__Required work__
Reproduce the complete set of records exactly. No picture is to appear in the copy.

__Records supplied__
=== Section Start ===

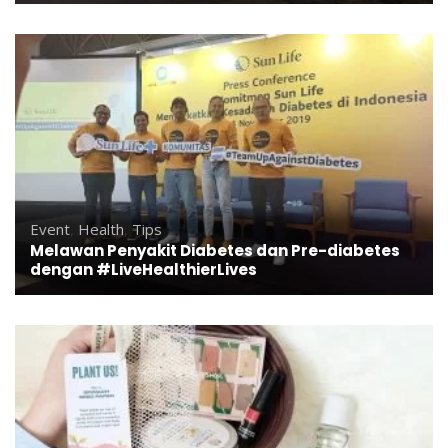
Event
,
Health
,
Tips
Melawan Penyakit Diabetes dan Pre-diabetes
dengan #LiveHealthierLives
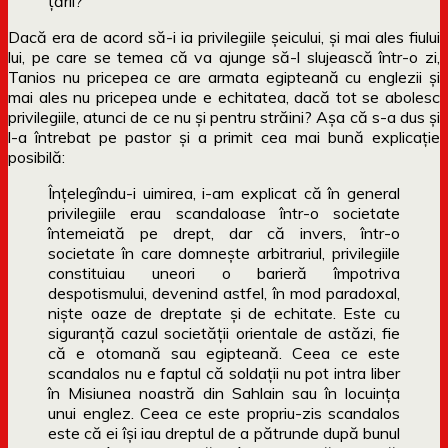
ţării?
Dacă era de acord să-i ia privilegiile șeicului, și mai ales fiului
lui, pe care se temea că va ajunge să-l slujească într-o zi,
Tanios nu pricepea ce are armata egipteană cu englezii și
mai ales nu pricepea unde e echitatea, dacă tot se abolesc
privilegiile, atunci de ce nu și pentru străini? Așa că s-a dus și
l-a întrebat pe pastor și a primit cea mai bună explicație
posibilă:
Înţelegîndu-i uimirea, i-am explicat că în general
privilegiile erau scandaloase într-o societate
întemeiată pe drept, dar că invers, într-o
societate în care domneşte arbitrariul, privilegiile
constituiau uneori o barieră împotriva
despotismului, devenind astfel, în mod paradoxal,
nişte oaze de dreptate şi de echitate. Este cu
siguranţă cazul societăţii orientale de astăzi, fie
că e otomană sau egipteană. Ceea ce este
scandalos nu e faptul că soldaţii nu pot intra liber
în Misiunea noastră din Sahlain sau în locuinţa
unui englez. Ceea ce este propriu-zis scandalos
este că ei îşi iau dreptul de a pătrunde după bunul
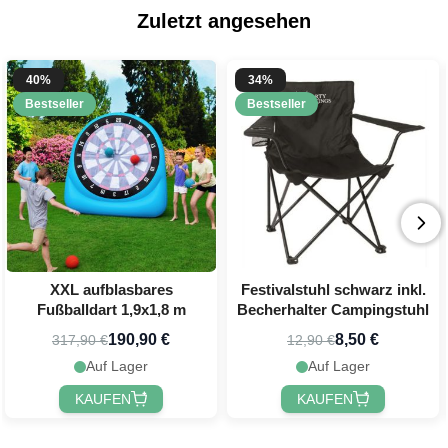
Zuletzt angesehen
40%
34%
Bestseller
Bestseller
XXL aufblasbares
Festivalstuhl schwarz inkl.
Fußballdart 1,9x1,8 m
Becherhalter Campingstuhl
190,90 €
8,50 €
317,90 €
12,90 €
Auf Lager
Auf Lager
KAUFEN
KAUFEN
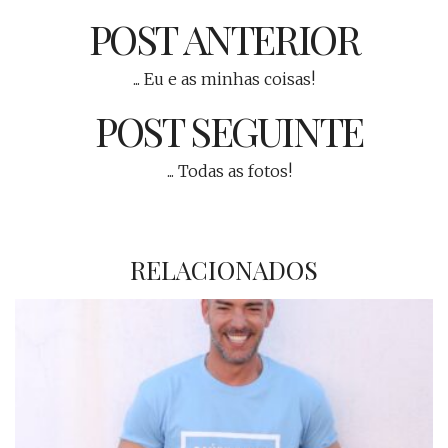
POST ANTERIOR
... Eu e as minhas coisas!
POST SEGUINTE
... Todas as fotos!
RELACIONADOS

=== Section End ===

__Task output__
Event
,
Health
,
Tips
Melawan Penyakit Diabetes dan Pre-diabetes
dengan #LiveHealthierLives
ţării?
Dacă era de acord să-i ia privilegiile șeicului, și mai ales fiului
lui, pe care se temea că va ajunge să-l slujească într-o zi,
Tanios nu pricepea ce are armata egipteană cu englezii și
mai ales nu pricepea unde e echitatea, dacă tot se abolesc
privilegiile, atunci de ce nu și pentru străini? Așa că s-a dus și
l-a întrebat pe pastor și a primit cea mai bună explicație
posibilă:
Înţelegîndu-i uimirea, i-am explicat că în general
privilegiile erau scandaloase într-o societate
întemeiată pe drept, dar că invers, într-o
societate în care domneşte arbitrariul, privilegiile
constituiau uneori o barieră împotriva
despotismului, devenind astfel, în mod paradoxal,
nişte oaze de dreptate şi de echitate. Este cu
siguranţă cazul societăţii orientale de astăzi, fie
că e otomană sau egipteană. Ceea ce este
scandalos nu e faptul că soldaţii nu pot intra liber
în Misiunea noastră din Sahlain sau în locuinţa
unui englez. Ceea ce este propriu-zis scandalos
este că ei îşi iau dreptul de a pătrunde după bunul
Zuletzt angesehen
40%
34%
Bestseller
Bestseller
XXL aufblasbares
Festivalstuhl schwarz inkl.
Fußballdart 1,9x1,8 m
Becherhalter Campingstuhl
190,90 €
8,50 €
317,90 €
12,90 €
Auf Lager
Auf Lager
KAUFEN
KAUFEN
POST ANTERIOR
... Eu e as minhas coisas!
POST SEGUINTE
... Todas as fotos!
RELACIONADOS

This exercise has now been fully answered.